Think twice before calling this function! It's very easy to get into trouble if you don't take great care. Either of the following situations will lead to deadlock:
One of the work items currently on the workqueue needs to acquire a lock held by your code or its caller.
Your code is running in the context of a work routine.
They will be detected by lockdep when they occur, but the first might not occur very often. It depends on what work items are on the workqueue and what locks they need, which you have no control over.
In most situations flushing the entire workqueue is overkill; you merely
need to know that a particular work item isn't queued and isn't running.

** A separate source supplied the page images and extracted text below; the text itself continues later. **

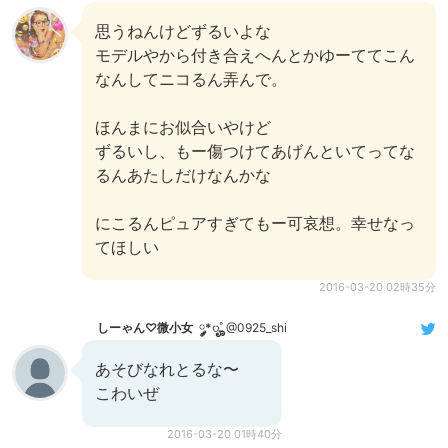
思うねんけどずるいよな
モデルやから付き合えへんとかゆーててこん
なんしてニコるん弄んで。
ほんまにお似合いやけど
ずるいし、もー傷つけてあげんといてってな
るんあたしだけなんかな
にこるんピュアすぎてもー可哀想。幸せなっ
てほしい
2016-03-20 02時35分
しーゃん♡微小女 ༘*ೄ˚
@0925_shi
あそびなれとるな〜
こわいぜ
2016-03-20 01時40分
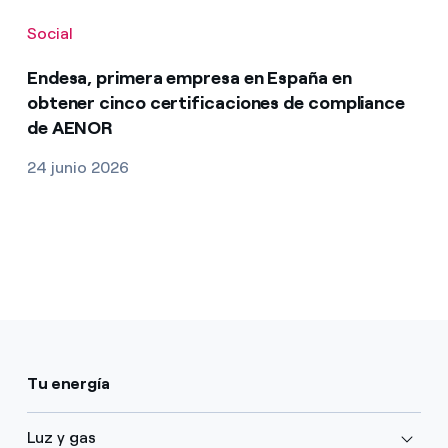
Social
Endesa, primera empresa en España en
obtener cinco certificaciones de compliance
de AENOR
24 junio 2026
Tu energía
Luz y gas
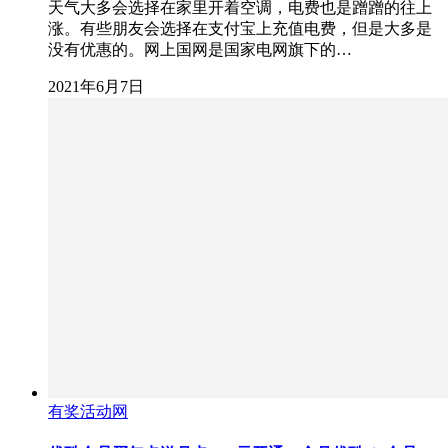
天气大多会选择在家里开着空调，电费也是蹭蹭的往上
涨。有些朋友会选择在支付宝上充值电费，但是大多是
没有优惠的。网上国网是国家电网旗下的…
2021年6月7日
有奖活动网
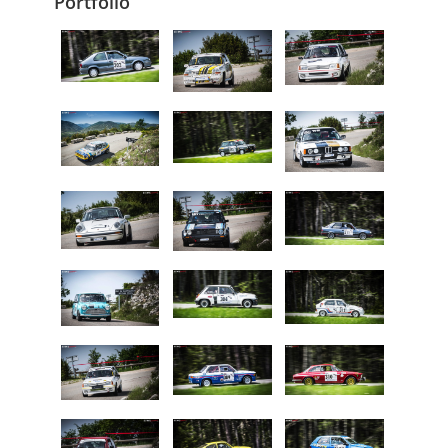
Portfolio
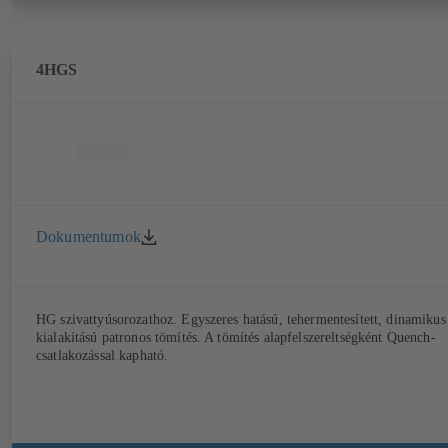
4HGS
Dokumentumok
HG szivattyúsorozathoz. Egyszeres hatású, tehermentesített, dinamikus
kialakítású patronos tömítés. A tömítés alapfelszereltségként Quench-
csatlakozással kapható.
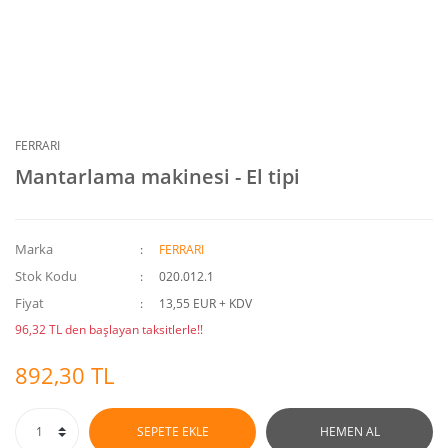
FERRARI
Mantarlama makinesi - El tipi
Marka
FERRARI
Stok Kodu
020.012.1
Fiyat
13,55 EUR + KDV
96,32 TL den başlayan taksitlerle!!
892,30 TL
SEPETE EKLE
HEMEN AL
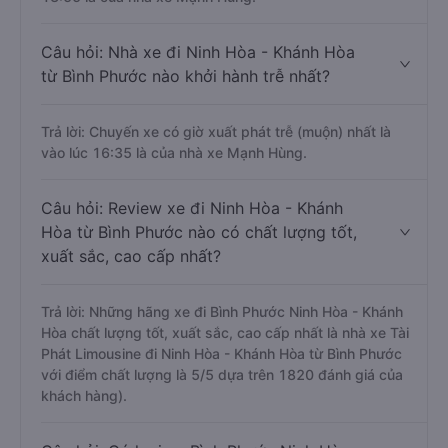
Câu hỏi: Nhà xe đi Ninh Hòa - Khánh Hòa
từ Bình Phước nào khởi hành trễ nhất?
Trả lời: Chuyến xe có giờ xuất phát trễ (muộn) nhất là
vào lúc 16:35 là của nhà xe Mạnh Hùng.
Câu hỏi: Review xe đi Ninh Hòa - Khánh
Hòa từ Bình Phước nào có chất lượng tốt,
xuất sắc, cao cấp nhất?
Trả lời: Những hãng xe đi Bình Phước Ninh Hòa - Khánh
Hòa chất lượng tốt, xuất sắc, cao cấp nhất là nhà xe Tài
Phát Limousine đi Ninh Hòa - Khánh Hòa từ Bình Phước
với điểm chất lượng là 5/5 dựa trên 1820 đánh giá của
khách hàng).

In such cases you should use cancel_delayed_work_sync()
or
cancel_work_sync()
instead.
-
bool
schedule_delayed_work_on
(int cpu, struct delayed_work * dwork, unsigned long delay)¶ queue work in global workqueue on CPU after delay
Parameters
int cpu
cpu to use
struct delayed_work * dwork
job to be done
unsigned long delay
number of jiffies to wait
Description
After waiting for a given time this puts a job in the kernel-global workqueue on the specified CPU.
-
bool
schedule_delayed_work
(struct delayed_work * dwork, unsigned long delay)¶ put work task in global workqueue after delay
Parameters
struct delayed_work * dwork
job to be done
unsigned long delay
number of jiffies to wait or 0 for immediate execution
Description
After waiting for a given time this puts a job in the kernel-global workqueue.